Ravaged by the complications of diabetes, Jackie Robinson, the man who desegregated major league baseball in 1947, died within
two weeks of his appearance at the 1972 World Series. Not quite fifteen years later, a young African-American outfielder, Vince Coleman, said, "I don’t know nothing about no Jackie Robinson." From this point on, Maury Allen’s
Jackie Robinson: A Life Remembered follows a chronological format as he informs Coleman and the many others about what made Robinson an admirable human being and a Hall-of-Fame ballplayer.
Allen’s work, however, is
biography with a difference. The author, who grew up in New York City and was a baseball fan before he became a sportswriter and an author of many books on sports personalities, uses illustrations and narrative to weave together excerpts from dozens of interviews. Together, these interviews cover every important phase of Robinson’s life: his youth in Pasadena, California; his early recognition as an all-round athlete at Pasadena Junior College and the University of California at Los Angeles; his Army service during World War II; his few months with the Kansas City Monarchs, a team in the Negro Leagues; his year of minor league baseball in Montreal; his decade with the Brooklyn Dodgers; and his
involvement in business, politics, and civil rights from the time of his retirement in 1956 to his death in 1972.
Robinson faced pressures that no other rookie ballplayer has ever endured. Nearly a decade before the Supreme Court case that would order the desegregation of American schools, Robinson had the task of desegregating major league baseball. Aside from the common challenges that a rookie must face, he also had to deal with resentment among some of his own teammates, unmatched verbal abuse from fans and opponents, and death threats. He suffered numerous indignities, such as not being able to eat with his teammates in segregated restaurants or to stay with them in segregated hotels—even the refusal of trainers to rub down his aching legs. Throughout his first season Robinson bore himself with dignity. He realized that he was playing not only for himself but also for countless other African Americans, whose lives and opportunities might come closer to the American Dream if he showed that an African-American athlete could excel not only at bat, on the bases, and in the field but in his bearing as well.

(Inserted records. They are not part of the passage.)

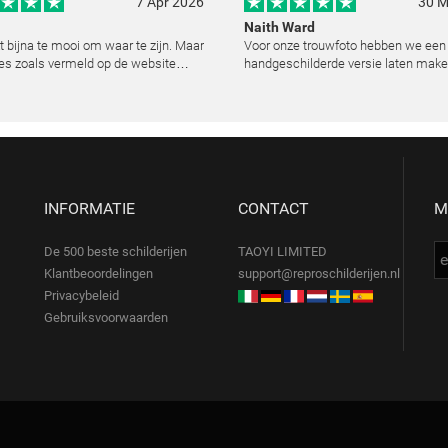
7 Apr 2026
30 M
Naith Ward
kt bijna te mooi om waar te zijn. Maar
Voor onze trouwfoto hebben we een
es zoals vermeld op de website
handgeschilderde versie laten make
lemaal. Wij hebben een heel mooi
resultaat heeft ons echt ontroerd. D
ij laten reproduceren op basis van
kunstenaar heeft de emoties perfec
urde foto's. De communicatie i
vast te leggen en zelfs kleine details
de lic
INFORMATIE
CONTACT
M
De 500 beste schilderijen
TAOYI LIMITED
Klantbeoordelingen
support@reproschilderijen.nl
Privacybeleid
Gebruiksvoorwaarden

After devoting more than half of his book to Robinson’s youth, early athletic endeavors, and his initial year with the Dodgers, Allen moves quickly through the remainder of Robinson’s major league career. The final segment of the work is given over to Robinson’s involvement in business, politics, and civil rights and to an evaluation of his impact on baseball and on the status of African Americans in the United States.